▶ EXERCISE DATA:
########

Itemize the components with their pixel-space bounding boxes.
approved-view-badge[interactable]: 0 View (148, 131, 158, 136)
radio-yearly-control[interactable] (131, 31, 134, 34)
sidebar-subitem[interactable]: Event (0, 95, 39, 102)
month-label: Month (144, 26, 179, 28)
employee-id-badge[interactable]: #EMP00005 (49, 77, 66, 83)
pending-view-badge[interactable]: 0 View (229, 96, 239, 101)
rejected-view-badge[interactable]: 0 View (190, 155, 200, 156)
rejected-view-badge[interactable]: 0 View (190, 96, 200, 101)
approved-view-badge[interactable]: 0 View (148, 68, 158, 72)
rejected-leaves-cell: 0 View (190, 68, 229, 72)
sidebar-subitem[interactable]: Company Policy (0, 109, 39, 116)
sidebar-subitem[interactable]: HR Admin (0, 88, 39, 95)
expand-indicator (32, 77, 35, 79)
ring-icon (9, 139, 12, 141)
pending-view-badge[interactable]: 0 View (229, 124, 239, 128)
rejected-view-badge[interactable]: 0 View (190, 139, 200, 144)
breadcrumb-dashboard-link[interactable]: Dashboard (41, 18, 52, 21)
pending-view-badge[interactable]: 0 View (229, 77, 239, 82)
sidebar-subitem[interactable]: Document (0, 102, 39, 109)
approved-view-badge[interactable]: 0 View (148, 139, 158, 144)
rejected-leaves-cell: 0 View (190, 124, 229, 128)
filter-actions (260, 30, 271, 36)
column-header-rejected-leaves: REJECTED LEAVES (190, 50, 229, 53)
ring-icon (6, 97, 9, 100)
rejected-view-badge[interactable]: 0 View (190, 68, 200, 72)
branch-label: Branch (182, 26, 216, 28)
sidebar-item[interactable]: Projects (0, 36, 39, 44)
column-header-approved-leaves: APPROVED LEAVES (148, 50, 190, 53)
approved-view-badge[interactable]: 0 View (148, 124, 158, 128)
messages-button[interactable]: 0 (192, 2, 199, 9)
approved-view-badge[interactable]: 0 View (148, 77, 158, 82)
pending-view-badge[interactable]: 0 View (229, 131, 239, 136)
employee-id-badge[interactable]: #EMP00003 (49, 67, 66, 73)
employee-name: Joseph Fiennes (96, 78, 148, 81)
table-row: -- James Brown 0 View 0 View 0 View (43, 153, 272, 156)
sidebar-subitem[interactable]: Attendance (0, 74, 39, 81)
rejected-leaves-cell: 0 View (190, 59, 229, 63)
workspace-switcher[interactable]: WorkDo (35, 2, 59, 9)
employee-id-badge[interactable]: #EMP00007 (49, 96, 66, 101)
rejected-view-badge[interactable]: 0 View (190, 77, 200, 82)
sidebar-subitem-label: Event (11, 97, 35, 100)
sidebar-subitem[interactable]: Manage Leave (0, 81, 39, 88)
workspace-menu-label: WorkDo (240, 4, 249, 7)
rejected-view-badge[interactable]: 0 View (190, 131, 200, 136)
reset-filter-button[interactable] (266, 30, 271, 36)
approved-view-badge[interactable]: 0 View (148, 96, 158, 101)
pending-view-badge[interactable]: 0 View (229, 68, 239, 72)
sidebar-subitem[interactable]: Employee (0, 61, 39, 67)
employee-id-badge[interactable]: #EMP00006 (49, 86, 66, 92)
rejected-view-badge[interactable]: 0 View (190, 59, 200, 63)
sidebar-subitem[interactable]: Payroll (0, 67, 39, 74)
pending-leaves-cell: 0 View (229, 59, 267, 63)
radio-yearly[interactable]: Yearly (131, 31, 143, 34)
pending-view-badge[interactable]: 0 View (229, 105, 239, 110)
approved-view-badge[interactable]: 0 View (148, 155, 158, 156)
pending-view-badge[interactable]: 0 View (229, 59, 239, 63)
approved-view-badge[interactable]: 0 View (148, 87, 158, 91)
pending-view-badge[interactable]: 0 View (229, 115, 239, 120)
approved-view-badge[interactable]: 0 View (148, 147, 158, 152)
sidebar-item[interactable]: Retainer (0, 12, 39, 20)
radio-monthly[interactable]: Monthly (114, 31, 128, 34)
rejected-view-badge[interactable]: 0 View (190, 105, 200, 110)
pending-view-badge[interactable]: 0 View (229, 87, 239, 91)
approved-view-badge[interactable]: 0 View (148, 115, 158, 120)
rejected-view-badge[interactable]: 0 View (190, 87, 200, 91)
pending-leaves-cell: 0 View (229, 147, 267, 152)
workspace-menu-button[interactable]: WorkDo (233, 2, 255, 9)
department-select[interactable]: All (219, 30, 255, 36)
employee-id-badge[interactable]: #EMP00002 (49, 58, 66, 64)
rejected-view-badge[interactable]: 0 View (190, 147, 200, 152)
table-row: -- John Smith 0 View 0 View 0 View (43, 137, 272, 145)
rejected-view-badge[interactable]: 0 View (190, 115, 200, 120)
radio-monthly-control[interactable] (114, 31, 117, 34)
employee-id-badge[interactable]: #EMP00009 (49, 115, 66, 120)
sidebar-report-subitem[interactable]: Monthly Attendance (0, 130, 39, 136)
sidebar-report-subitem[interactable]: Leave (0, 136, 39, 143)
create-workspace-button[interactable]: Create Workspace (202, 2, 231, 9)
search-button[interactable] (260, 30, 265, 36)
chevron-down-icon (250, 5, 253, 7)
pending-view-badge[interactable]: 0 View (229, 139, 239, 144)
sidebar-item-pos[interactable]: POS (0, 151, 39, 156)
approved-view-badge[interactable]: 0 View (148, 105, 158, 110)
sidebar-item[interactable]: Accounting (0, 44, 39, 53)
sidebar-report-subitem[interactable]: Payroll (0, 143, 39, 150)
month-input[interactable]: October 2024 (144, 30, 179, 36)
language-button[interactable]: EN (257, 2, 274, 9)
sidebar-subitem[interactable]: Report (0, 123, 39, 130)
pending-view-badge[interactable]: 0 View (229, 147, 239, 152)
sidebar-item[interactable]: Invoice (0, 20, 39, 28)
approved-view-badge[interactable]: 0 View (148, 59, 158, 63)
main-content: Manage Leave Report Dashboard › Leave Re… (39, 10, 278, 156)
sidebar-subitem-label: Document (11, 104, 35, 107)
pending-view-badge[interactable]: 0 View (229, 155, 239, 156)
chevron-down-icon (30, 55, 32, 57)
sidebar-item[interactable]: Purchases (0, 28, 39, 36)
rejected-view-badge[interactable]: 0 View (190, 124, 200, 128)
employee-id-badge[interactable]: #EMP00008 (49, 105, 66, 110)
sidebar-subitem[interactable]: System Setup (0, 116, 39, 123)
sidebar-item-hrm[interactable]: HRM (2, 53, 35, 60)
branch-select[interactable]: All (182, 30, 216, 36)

########

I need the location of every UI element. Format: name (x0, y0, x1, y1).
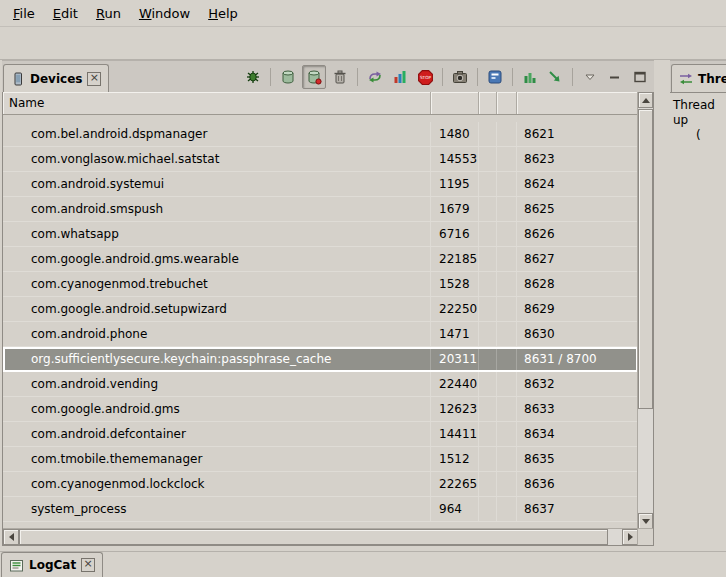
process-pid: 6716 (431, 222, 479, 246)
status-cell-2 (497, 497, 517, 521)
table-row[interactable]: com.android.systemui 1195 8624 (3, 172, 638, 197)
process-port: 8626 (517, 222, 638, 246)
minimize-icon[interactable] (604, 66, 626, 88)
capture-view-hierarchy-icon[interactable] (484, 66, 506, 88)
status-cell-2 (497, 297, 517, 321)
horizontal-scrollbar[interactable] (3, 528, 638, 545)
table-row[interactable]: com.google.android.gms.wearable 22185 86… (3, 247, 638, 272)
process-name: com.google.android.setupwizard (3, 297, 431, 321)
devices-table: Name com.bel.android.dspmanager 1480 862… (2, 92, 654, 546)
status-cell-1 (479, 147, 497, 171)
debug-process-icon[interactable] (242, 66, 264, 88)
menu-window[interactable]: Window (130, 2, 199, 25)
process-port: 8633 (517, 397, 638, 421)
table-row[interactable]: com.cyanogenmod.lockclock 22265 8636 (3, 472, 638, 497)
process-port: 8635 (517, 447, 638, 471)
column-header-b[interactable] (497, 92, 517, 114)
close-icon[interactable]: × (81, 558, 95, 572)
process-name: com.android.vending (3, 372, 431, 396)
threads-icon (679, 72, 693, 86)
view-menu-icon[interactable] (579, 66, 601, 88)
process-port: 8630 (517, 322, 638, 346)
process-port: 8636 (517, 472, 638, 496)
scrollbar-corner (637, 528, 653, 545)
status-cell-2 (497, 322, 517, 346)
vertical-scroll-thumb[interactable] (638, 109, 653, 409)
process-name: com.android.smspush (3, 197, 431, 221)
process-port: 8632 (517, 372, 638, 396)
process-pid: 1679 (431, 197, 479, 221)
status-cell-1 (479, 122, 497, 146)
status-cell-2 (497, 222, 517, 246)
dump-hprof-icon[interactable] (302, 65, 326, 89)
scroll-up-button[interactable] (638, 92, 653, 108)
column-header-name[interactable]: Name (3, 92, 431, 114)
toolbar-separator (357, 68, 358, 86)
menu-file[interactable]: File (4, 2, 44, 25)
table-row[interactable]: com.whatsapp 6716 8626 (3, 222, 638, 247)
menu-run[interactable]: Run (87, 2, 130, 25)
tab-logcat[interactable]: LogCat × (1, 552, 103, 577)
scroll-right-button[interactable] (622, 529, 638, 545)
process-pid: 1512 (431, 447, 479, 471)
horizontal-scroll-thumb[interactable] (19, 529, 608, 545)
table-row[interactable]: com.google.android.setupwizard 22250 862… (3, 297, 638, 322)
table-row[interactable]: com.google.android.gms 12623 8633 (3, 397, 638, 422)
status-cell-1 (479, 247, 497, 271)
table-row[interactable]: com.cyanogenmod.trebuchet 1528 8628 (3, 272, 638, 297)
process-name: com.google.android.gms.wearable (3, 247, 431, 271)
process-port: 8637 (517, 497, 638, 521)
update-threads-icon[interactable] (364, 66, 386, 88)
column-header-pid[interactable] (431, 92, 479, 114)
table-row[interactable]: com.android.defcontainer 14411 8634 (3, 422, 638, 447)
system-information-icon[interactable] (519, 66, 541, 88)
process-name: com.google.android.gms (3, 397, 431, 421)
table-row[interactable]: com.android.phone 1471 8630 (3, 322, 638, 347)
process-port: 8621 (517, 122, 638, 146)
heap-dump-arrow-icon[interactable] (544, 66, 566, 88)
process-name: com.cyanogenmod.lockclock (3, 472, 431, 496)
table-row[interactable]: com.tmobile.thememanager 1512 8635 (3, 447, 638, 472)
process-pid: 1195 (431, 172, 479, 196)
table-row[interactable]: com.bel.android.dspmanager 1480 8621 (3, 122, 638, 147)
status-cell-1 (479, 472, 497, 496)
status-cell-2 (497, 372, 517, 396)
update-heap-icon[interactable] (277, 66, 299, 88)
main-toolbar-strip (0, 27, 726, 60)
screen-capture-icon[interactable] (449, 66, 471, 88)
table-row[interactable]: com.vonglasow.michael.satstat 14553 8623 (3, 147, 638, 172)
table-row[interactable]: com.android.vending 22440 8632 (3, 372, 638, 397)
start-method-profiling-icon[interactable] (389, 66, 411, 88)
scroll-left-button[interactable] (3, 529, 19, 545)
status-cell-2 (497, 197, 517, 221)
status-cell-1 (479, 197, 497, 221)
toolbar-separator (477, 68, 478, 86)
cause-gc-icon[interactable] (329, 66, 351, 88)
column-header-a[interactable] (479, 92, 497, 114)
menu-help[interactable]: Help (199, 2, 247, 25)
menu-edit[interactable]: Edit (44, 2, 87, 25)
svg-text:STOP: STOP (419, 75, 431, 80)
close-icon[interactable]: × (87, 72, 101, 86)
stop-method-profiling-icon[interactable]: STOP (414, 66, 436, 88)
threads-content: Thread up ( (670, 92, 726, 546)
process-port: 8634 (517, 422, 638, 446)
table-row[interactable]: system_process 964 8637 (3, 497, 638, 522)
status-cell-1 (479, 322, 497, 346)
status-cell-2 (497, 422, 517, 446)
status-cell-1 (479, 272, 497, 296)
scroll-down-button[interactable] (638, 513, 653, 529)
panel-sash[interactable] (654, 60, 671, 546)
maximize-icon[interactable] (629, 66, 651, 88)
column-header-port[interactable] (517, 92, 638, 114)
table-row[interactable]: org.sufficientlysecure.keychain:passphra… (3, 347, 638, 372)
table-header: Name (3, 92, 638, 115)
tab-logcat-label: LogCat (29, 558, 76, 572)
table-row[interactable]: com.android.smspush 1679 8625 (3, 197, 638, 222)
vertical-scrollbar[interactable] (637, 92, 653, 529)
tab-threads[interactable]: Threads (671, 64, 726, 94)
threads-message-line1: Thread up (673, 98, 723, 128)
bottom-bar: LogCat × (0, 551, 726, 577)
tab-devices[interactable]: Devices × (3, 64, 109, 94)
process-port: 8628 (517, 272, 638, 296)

########

▶ AIM OF THE TASK: Report each line of the records that holds the word "threads".

▶ TASK SOLUTION:
threads-icon (679, 72, 693, 86)
update-threads-icon[interactable] (364, 66, 386, 88)
threads-content: Thread up ( (670, 92, 726, 546)
tab-threads[interactable]: Threads (671, 64, 726, 94)
threads-message-line1: Thread up (673, 98, 723, 128)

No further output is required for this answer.